Au fur et à mesure, nous enrichissons nos bases de données et trions le bon grain de l’ivraie afin de recenser les informations pertinentes pour notre mission.

Utilisez-vous le social engineering ?

Jamais. C’est une question d’éthique. Il y a déjà bien trop à apprendre en recoupant les diverses sources d’informations légales pour avoir à utiliser des techniques qui, si elles ne sont pas illégales en soi, flirtent avec la loi.
De plus, utiliser des techniques déloyales est une porte ouverte aux dérives...

Quel est le coût d’une intervention menée par APRI ?

Vous savez, c’est très variable. Tout est fonction de la mission confiée par le client. Mais, pour être très honnête, je dois avouer qu’il est très rare qu’une prestation soit inférieure à 3000 euros.
Prenons l’exemple d’une petite société ayant récemment conçu un nouveau modèle et l’ayant protégé auprès de l’INPI qui s’aperçoit qu’elle est contrefaite un peu partout dans sa région et que la plupart des pièces contrefaisantes proviennent de l’étranger. La provision avoisinerait les 15 000 euros auxquels s’ajouteront probablement 25 000 euros de frais.

Qu’est-ce qui vous a amené à ça ? Quel est votre parcours ?

J’ai suivi une formation juridique au départ, mais comme les formations spécialisées n’existaient pas à l’époque, on peut dire que je suis un autodidacte en somme.
De plus, c’est un métier motivant et intéressant au niveau culturel puisque, d’une affaire sur l’autre, vous pouvez passer du milieu de la boulangerie industrielle à celui des brevets informatiques !
Ce n’est jamais répétitif et, même si l’on s’imagine que cela s’effectue dans un bureau, c’est avant tout un métier de terrain, d’investigation et d’analyse. Et cette variété se concrétise par des contacts aussi divers qu’enrichissants.
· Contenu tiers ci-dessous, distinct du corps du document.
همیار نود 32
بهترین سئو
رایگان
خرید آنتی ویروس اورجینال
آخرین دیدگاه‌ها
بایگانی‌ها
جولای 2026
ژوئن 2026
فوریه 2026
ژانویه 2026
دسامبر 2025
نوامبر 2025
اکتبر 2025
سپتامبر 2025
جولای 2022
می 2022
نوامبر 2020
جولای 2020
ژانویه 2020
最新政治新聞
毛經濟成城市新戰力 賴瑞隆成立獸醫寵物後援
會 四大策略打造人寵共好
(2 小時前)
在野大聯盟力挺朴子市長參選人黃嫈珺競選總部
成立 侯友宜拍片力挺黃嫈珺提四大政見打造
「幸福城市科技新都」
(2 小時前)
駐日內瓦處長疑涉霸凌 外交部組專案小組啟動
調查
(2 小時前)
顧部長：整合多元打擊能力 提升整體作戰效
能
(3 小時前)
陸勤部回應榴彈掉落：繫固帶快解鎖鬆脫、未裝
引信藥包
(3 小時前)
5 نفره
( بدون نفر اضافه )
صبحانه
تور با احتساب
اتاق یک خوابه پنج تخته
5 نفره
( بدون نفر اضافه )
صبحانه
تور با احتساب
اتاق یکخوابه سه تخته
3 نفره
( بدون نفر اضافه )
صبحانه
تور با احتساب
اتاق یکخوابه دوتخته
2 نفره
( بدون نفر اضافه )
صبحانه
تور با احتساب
Y a-t-il une école ? Quelle formation vous paraît nécessaire pour pratiquer ce métier ? Avez-vous des conseils pour les jeunes diplômés qui souhaiteraient vous rejoindre pour exercer cette profession ?

Les facultés ont désormais créé des 3e cycles, notamment des DESS, en intelligence économique et en veille stratégique, parmi lesquelles on peut citer celles de Grenoble ou Toulon-La Garde.

Maintenant, il m’apparaît essentiel de posséder une formation juridique car l’on va manipuler des informations légales à longueur de journée. Idéalement, ce cursus peut aller jusqu’en maîtrise et être complété par l’une de ces récentes formations.
Mais avant tout, je pense que ce métier demande une grande malléabilité et une motivation certaine car l’on doit s’adapter très vite à son nouveau dossier.

Pouvez-vous nous décrire ce marché à l’heure actuelle ?

Cette branche est en pleine émergence en France. Il y a donc fort à parier que l’intelligence économique prendra son plein essor d’ici quelques années et devrait être une source d’emploi assez conséquente.

Enfin, quelle est votre sentiment sur la veille en intelligence économique telle qu’elle est pratiquée en France ?

Ce marché est à peine émergent en France mais la prise de conscience des décideurs quant à son importance grandit de jour en jour. Notre pays accuse de sérieuses lacunes dans ce domaine pour le moment mais si l’on suit l’exemple de la Suisse, de l’Allemagne, des Etats-Unis, d’Isra‘l ou de la Corée, qui sont des pays où l’intelligence économique est parfaitement implantée, nous devrions rapidement combler ce retard.
D’autant plus que notre pays est l’un de ceux qui a le plus à y gagner car il est de notoriété publique qu’elle ne sait pas protéger ses idées.

Propos recueillis par Sébastien Guerrero.